Awww,so pretty!Congrats,he will enjoy his home!


----------



## zero (Mar 27, 2012)

do you know he inadvertently saved one of my danios life too! i done a water change and ended up with one less danio, i assumed he got sucked up the siphon when i couldnt find him anywhere and was pretty annoyed i didnt take the time to check i hadnt sucked up a fish! anyway when i got my betta home he was hanging around the filter and looked like he got his fin stuck on the top so looked round the side of the tank to make sure and there was my lost danio squashed vertically in-between the glass and filter!!!!! i really have no idea how he got there as i didnt move the filter at all!!!


----------



## majerah1 (Oct 29, 2010)

LOL,nice!


----------



## zero (Mar 27, 2012)

i was looking at him in more detail yesterday and it seems his tail is split. id say around 1/4 of the top of his tail is seperate from the rest, could this be hes torn it or is he some sort of Double Tail gone wrong? ive not seen him flare completley yet as he still runs and hides from when when i go up to the tank!

hes some bad pics of him. not sure why the tail looks so blue, might be the flash, but its grey like i said, with black dots.


----------



## zero (Mar 27, 2012)




----------



## snail (Aug 6, 2010)

Thanks for sharing the pics, he is pretty.
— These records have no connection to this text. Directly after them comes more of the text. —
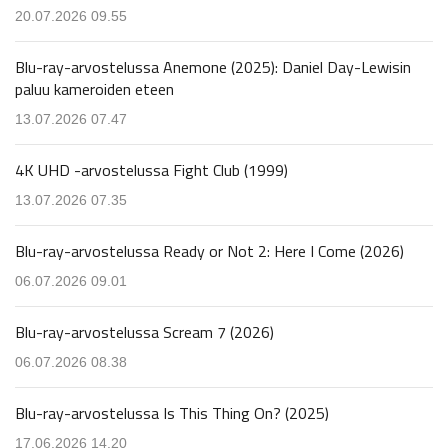
20.07.2026 09.55
Blu-ray-arvostelussa Anemone (2025): Daniel Day-Lewisin
paluu kameroiden eteen
13.07.2026 07.47
4K UHD -arvostelussa Fight Club (1999)
13.07.2026 07.35
Blu-ray-arvostelussa Ready or Not 2: Here I Come (2026)
06.07.2026 09.01
Blu-ray-arvostelussa Scream 7 (2026)
06.07.2026 08.38
Blu-ray-arvostelussa Is This Thing On? (2025)
17.06.2026 14.20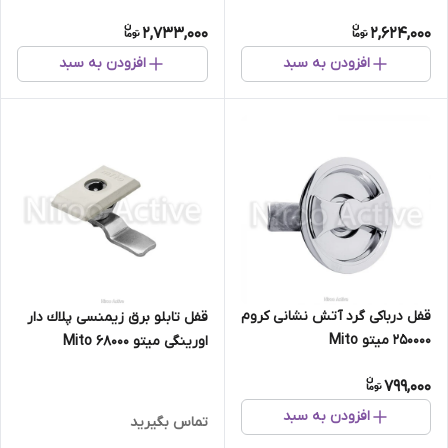
Mito
2,733,000
2,624,000
افزودن به سبد
افزودن به سبد
قفل درباکی گرد آتش نشانی کروم
قفل تابلو برق زيمنسی پلاك دار
250000 میتو Mito
اورینگی میتو Mito 68000
799,000
افزودن به سبد
تماس بگیرید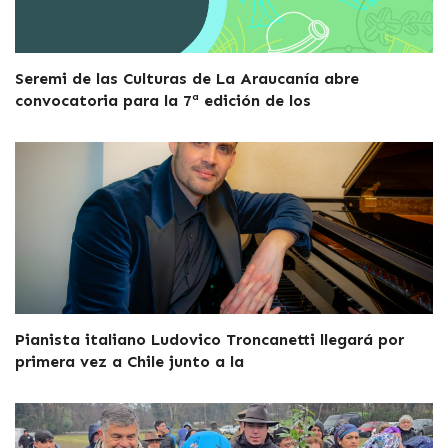
Seremi de las Culturas de La Araucanía abre
convocatoria para la 7ª edición de los
Pianista italiano Ludovico Troncanetti llegará por
primera vez a Chile junto a la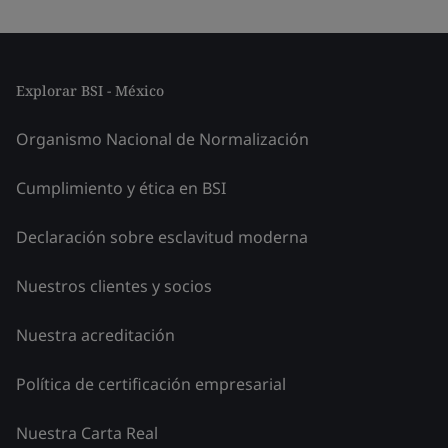
Explorar BSI - México
Organismo Nacional de Normalización
Cumplimiento y ética en BSI
Declaración sobre esclavitud moderna
Nuestros clientes y socios
Nuestra acreditación
Política de certificación empresarial
Nuestra Carta Real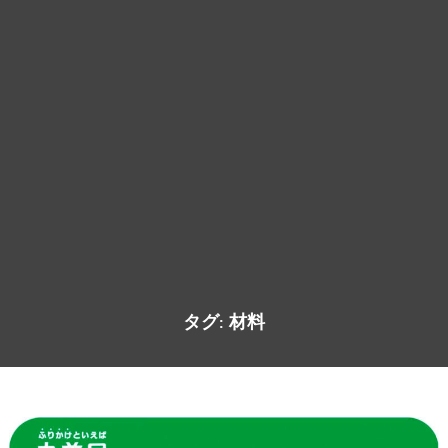
タグ:
材料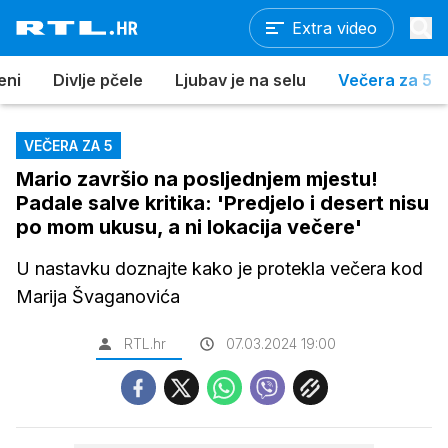
Extra video
eni
Divlje pčele
Ljubav je na selu
Večera za 5
VEČERA ZA 5
Mario završio na posljednjem mjestu!
Padale salve kritika: 'Predjelo i desert nisu
po mom ukusu, a ni lokacija večere'
U nastavku doznajte kako je protekla večera kod
Marija Švaganovića
RTL.hr
07.03.2024 19:00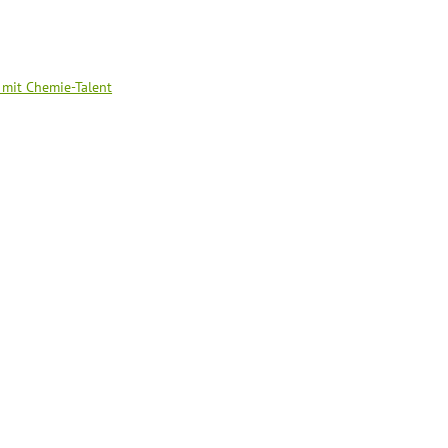
 mit Chemie-Talent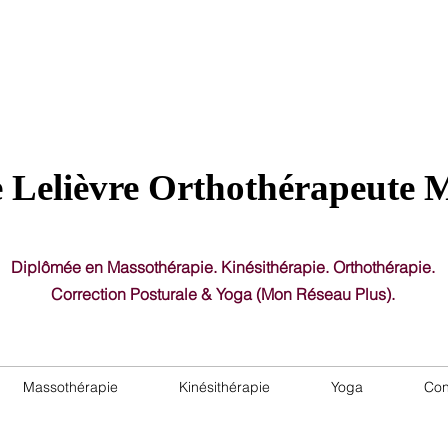
11
Pl
 Lelièvre Orthothérapeute 
Diplômée en Massothérapie. Kinésithérapie. Orthothérapie.
Correction Posturale & Yoga (Mon Réseau Plus).
Massothérapie
Kinésithérapie
Yoga
Con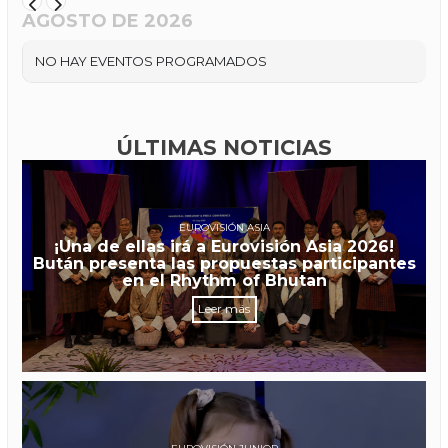
AGOSTO DE 2026
NO HAY EVENTOS PROGRAMADOS
ÚLTIMAS NOTICIAS
EUROVISIÓN ASIA
¡Una de ellas irá a Eurovisión Asia 2026!
Bután presenta las propuestas participantes
en el Rhythm of Bhutan
Leer más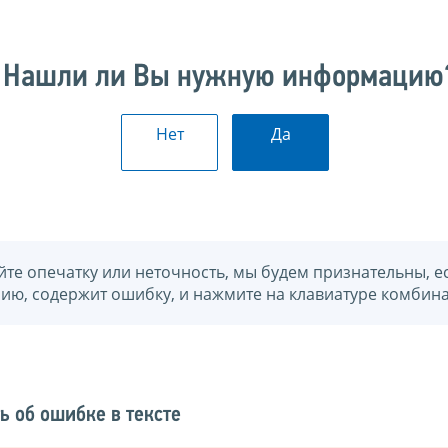
Нашли ли Вы нужную информацию
Нет
Да
йте опечатку или неточность, мы будем признательны, е
нию, содержит ошибку, и нажмите на клавиатуре комбина
ь об ошибке в тексте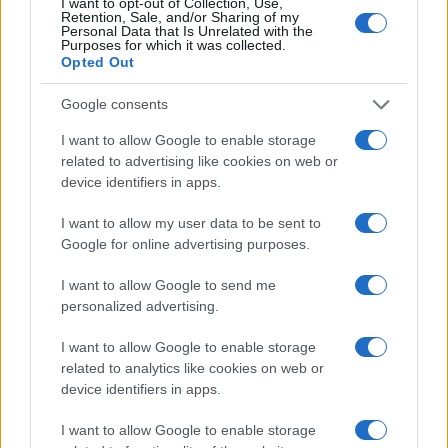
I want to opt-out of Collection, Use,
Francesca Lombardi · 8 Ago 2026
Retention, Sale, and/or Sharing of my
Personal Data that Is Unrelated with the
Purposes for which it was collected.
BASKET
Opted Out
Google consents
I want to allow Google to enable storage
related to advertising like cookies on web or
device identifiers in apps.
I want to allow my user data to be sent to
Google for online advertising purposes.
I want to allow Google to send me
personalized advertising.
Formula e date dei campionati regionali di basket
nelle Marche
I want to allow Google to enable storage
related to analytics like cookies on web or
Andrea Conforti · 8 Ago 2026
device identifiers in apps.
BASKET
I want to allow Google to enable storage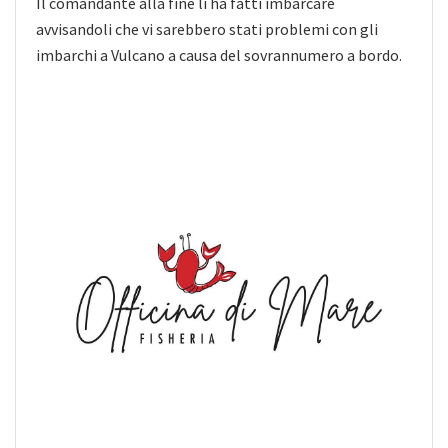
Il comandante alla fine li ha fatti imbarcare
avvisandoli che vi sarebbero stati problemi con gli
imbarchi a Vulcano a causa del sovrannumero a bordo.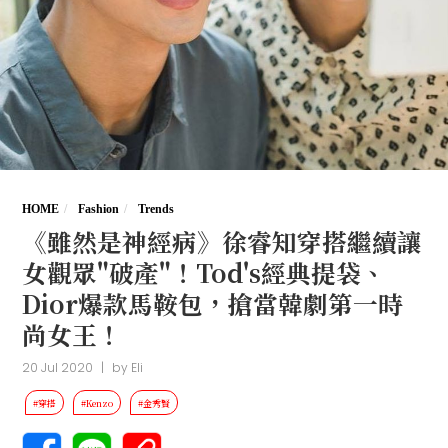
HOME
Fashion
Trends
《雖然是神經病》徐睿知穿搭繼續讓
女觀眾"破產"！Tod's經典提袋、
Dior爆款馬鞍包，搶當韓劇第一時
尚女王！
20 Jul 2020
|
by
Eli
#穿搭
#Kenzo
#金秀賢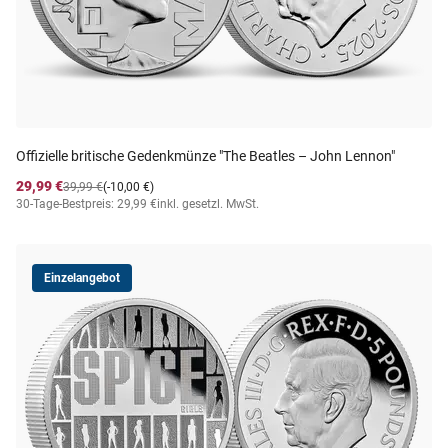
Offizielle britische Gedenkmünze "The Beatles – John Lennon"
29,99 €
39,99 €
(-10,00 €)
30-Tage-Bestpreis: 29,99 €
inkl. gesetzl. MwSt.
Einzelangebot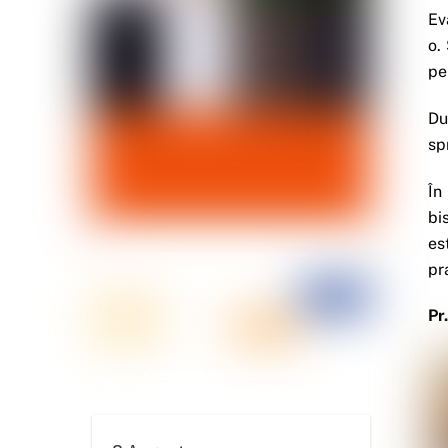
Ev
o.
pe
Du
sp
În
bi
es
pr
Pr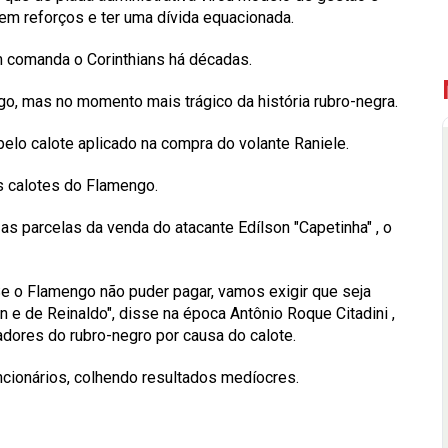
em reforços e ter uma dívida equacionada.
m comanda o Corinthians há décadas.
ngo, mas no momento mais trágico da história rubro-negra.
elo calote aplicado na compra do volante Raniele.
s calotes do Flamengo.
 as parcelas da venda do atacante
Edílson "Capetinha"
, o
Se o Flamengo não puder pagar, vamos exigir que seja
an e de Reinaldo", disse na época
Antônio Roque Citadini
,
gadores do rubro-negro por causa do calote.
cionários, colhendo resultados medíocres.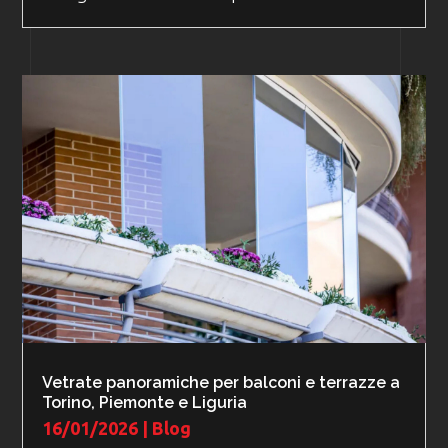
Vetrate panoramiche per balconi e terrazze a
Torino, Piemonte e Liguria
16/01/2026
|
Blog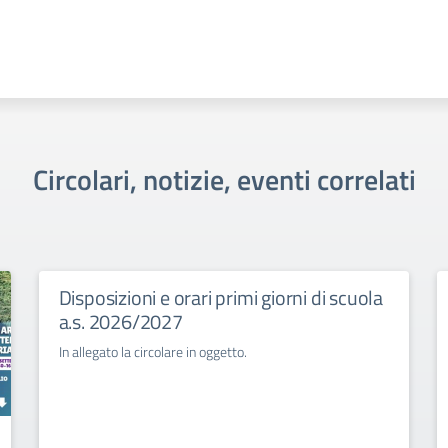
Circolari, notizie, eventi correlati
Disposizioni e orari primi giorni di scuola
a.s. 2026/2027
In allegato la circolare in oggetto.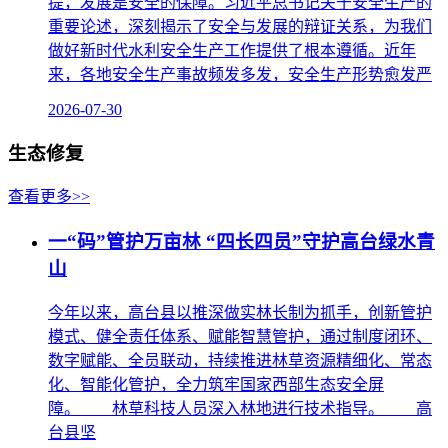
提，发展是安全的保障。习近平总书记关于安全生产的
重要论述，深刻揭示了安全与发展的辩证关系，为我们
做好新时代水利安全生产工作提供了根本遵循。近年
来，各地安全生产事故频发多发，安全生产形势愈发严
2026-07-30
生态修复
查看更多>>
一“码”管护万亩林 “四长四员”守护高台绿水青
山
今年以来，高台县以推深做实林长制为抓手，创新管护
模式、健全责任体系、赋能智慧管护，通过制度闭环、
数字赋能、全员联动，持续推进林草资源精细化、常态
化、智能化管护，全力筑牢国家西部生态安全屏
障。 林草科技人员深入林地进行技术指导。 高
台县坚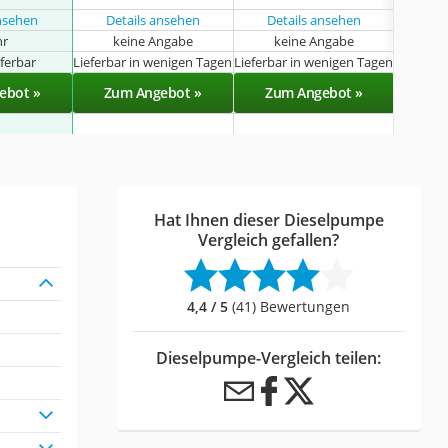
ansehen
Details ansehen
Details ansehen
Det
hr
keine Angabe
keine Angabe
k
eferbar
Lieferbar in wenigen Tagen
Lieferbar in wenigen Tagen
Sof
ebot »
Zum Angebot »
Zum Angebot »
Zu
Hat Ihnen dieser Dieselpumpe
Vergleich gefallen?
4,4 / 5
(41) Bewertungen
Dieselpumpe-Vergleich teilen:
I'm not sure about the tail but bev can probably tell you


----------



## jasonmk1j (Jun 19, 2012)

He's nice, I nearly brought a really nice Crowntail today that seemed to be talking to me, I had to resist, I dont even have a tank for it, wish they'd get along, but then I guess they wouldn't be quite so special

I'd bet your filter intake did that to his tail, mine kept getting stuck and suffered the same damage, its them panicking when they start getting sucked in and tugging away quickly that does the damage I think.

I made a cage around my inlet by bending up a net to keep him out of range, theres still enough current to hold him and he rests there often, but getting away is nice and easy for him now.


----------



## zero (Mar 27, 2012)

Thanks  when I got him his fins were all bashed up. They had him on gravel n what looked like a sharp cave. I had my heart set on a crown tail but this guy talked to me too! I justcouldnt leave the shop with out him!


----------